Given Align’s business model, compensation is likely tied to a mix of near‑term commercial metrics (case shipments, ASP per case, revenue growth) and margin/cash metrics (gross margin, operating margin, free cash flow or adjusted operating income) that reflect profitability pressure from ASP/mix shifts and tariffs. Long‑term equity (RSUs and PSUs) and TSR‑linked awards are typical in Medical Devices to align executives with multi‑year adoption of systems, R&D milestones and market share gains; PSUs may use multi‑year revenue, margin or FCF targets to capture both top‑line adoption and margin recovery. The recent buyback program can amplify EPS‑based incentives, so per‑share measures (EPS or ROE) should be viewed alongside absolute performance metrics; management’s increased R&D and capacity spend also supports retention/long‑term awards for technical talent. Legal settlement activity, escrow payments, and one‑time items will likely be excluded from or adjusted in incentive calculations (adjusted EBITDA/adjusted operating income), and standard clawback and corporate governance mechanisms (say‑on‑pay reporting) are relevant.

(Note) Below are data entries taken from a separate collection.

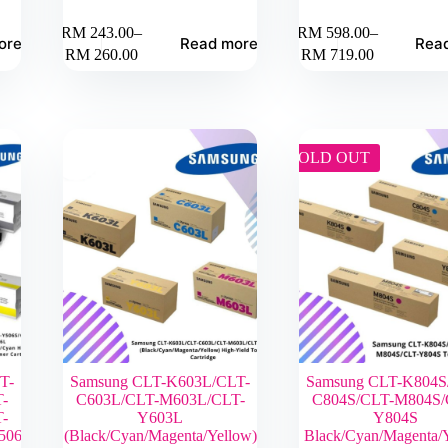
RM
243.00
–
RM
598.00
–
ore
Read more
Rea
Price
Price
RM
260.00
RM
719.00
range:
range:
RM 243.00
RM 598.00
through
through
RM 260.00
RM 719.00
SOLD OUT
T-
Samsung CLT-K603L/CLT-
Samsung CLT-K804S
-
C603L/CLT-M603L/CLT-
C804S/CLT-M804S/
-
Y603L
Y804S
506L
(Black/Cyan/Magenta/Yellow)
Black/Cyan/Magenta/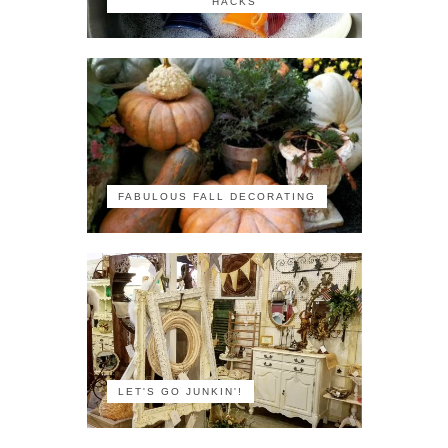
HACKS
FABULOUS FALL DECORATING
LET'S GO JUNKIN'!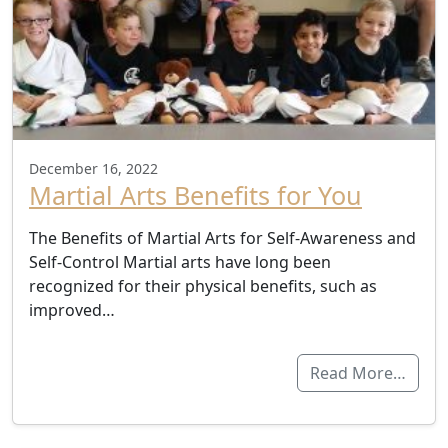
December 16, 2022
Martial Arts Benefits for You
The Benefits of Martial Arts for Self-Awareness and
Self-Control Martial arts have long been
recognized for their physical benefits, such as
improved…
Read More…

Insiders at Align will be subject to standard SEC rules and company blackout windows around earnings and material developments (product/regulatory news, significant legal settlements or tariff events). Given the stock‑supporting buyback program, executives may be more likely to retain shares or exercise options rather than sell into buybacks, but they may time routine exercises or non‑rule‑based sales around windows if ASP/macro trends create volatility. Material drivers that can trigger unusual insider activity include FDA/regulatory rulings, major scanner or software releases, shifts in orthodontic starts, tariff announcements, and quarterly ASP/mix surprises; cross‑border operations and FX swings can also produce earnings beats/misses that prompt trading. Expect many executives to use pre‑planned 10b5‑1 programs for diversification/option exercises, and watch for compensation metric adjustments or one‑time items disclosed in proxies or 10‑Q/Ks that could explain insider sale timing.